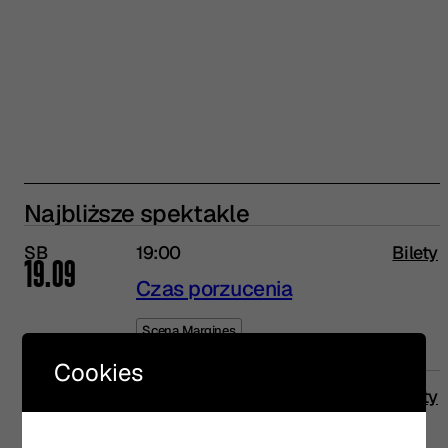
Najbliższe spektakle
SB
19:00
Bilety
19.09
Czas porzucenia
Scena Margines
Cookies
ND
17:00
Bilety
20.09
Czas porzucenia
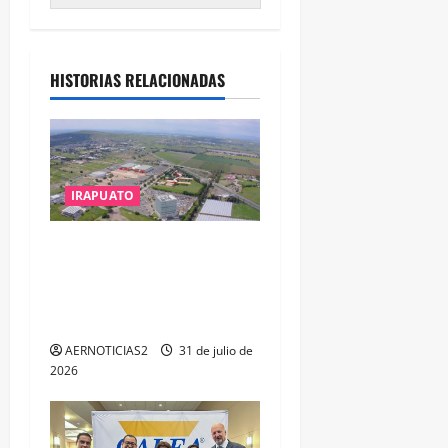
HISTORIAS RELACIONADAS
IRAPUATO
IRAPUATO PROYECTA MÁS
OPORTUNIDADES DE
ESTUDIO, EMPLEO Y
DESARROLLO
AERNOTICIAS2
31 de julio de
2026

◆ ◆ ◆ ◆

Task directions: Give every entry back unchanged, with no pictures.

Answer to this problem:
Najbliższe spektakle
SB
19:00
Bilety
19.09
Czas porzucenia
Scena Margines
Cookies
ND
17:00
Bilety
20.09
Czas porzucenia
HISTORIAS RELACIONADAS
IRAPUATO
IRAPUATO PROYECTA MÁS
OPORTUNIDADES DE
ESTUDIO, EMPLEO Y
DESARROLLO
AERNOTICIAS2
31 de julio de
2026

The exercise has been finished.